**EXERCISE:** Only the lines from the one that contains "season non-league game." through the final line of the entries should be repeated, exactly as written.

**Dataset entries:**
--- START ---

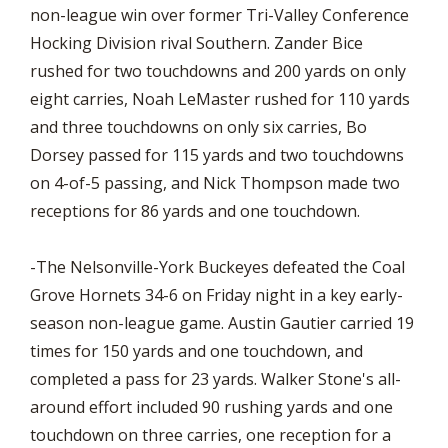
non-league win over former Tri-Valley Conference
Hocking Division rival Southern. Zander Bice
rushed for two touchdowns and 200 yards on only
eight carries, Noah LeMaster rushed for 110 yards
and three touchdowns on only six carries, Bo
Dorsey passed for 115 yards and two touchdowns
on 4-of-5 passing, and Nick Thompson made two
receptions for 86 yards and one touchdown.
-The Nelsonville-York Buckeyes defeated the Coal
Grove Hornets 34-6 on Friday night in a key early-
season non-league game. Austin Gautier carried 19
times for 150 yards and one touchdown, and
completed a pass for 23 yards. Walker Stone's all-
around effort included 90 rushing yards and one
touchdown on three carries, one reception for a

--- END ---

**RESULT OF THE TASK:**
season non-league game. Austin Gautier carried 19
times for 150 yards and one touchdown, and
completed a pass for 23 yards. Walker Stone's all-
around effort included 90 rushing yards and one
touchdown on three carries, one reception for a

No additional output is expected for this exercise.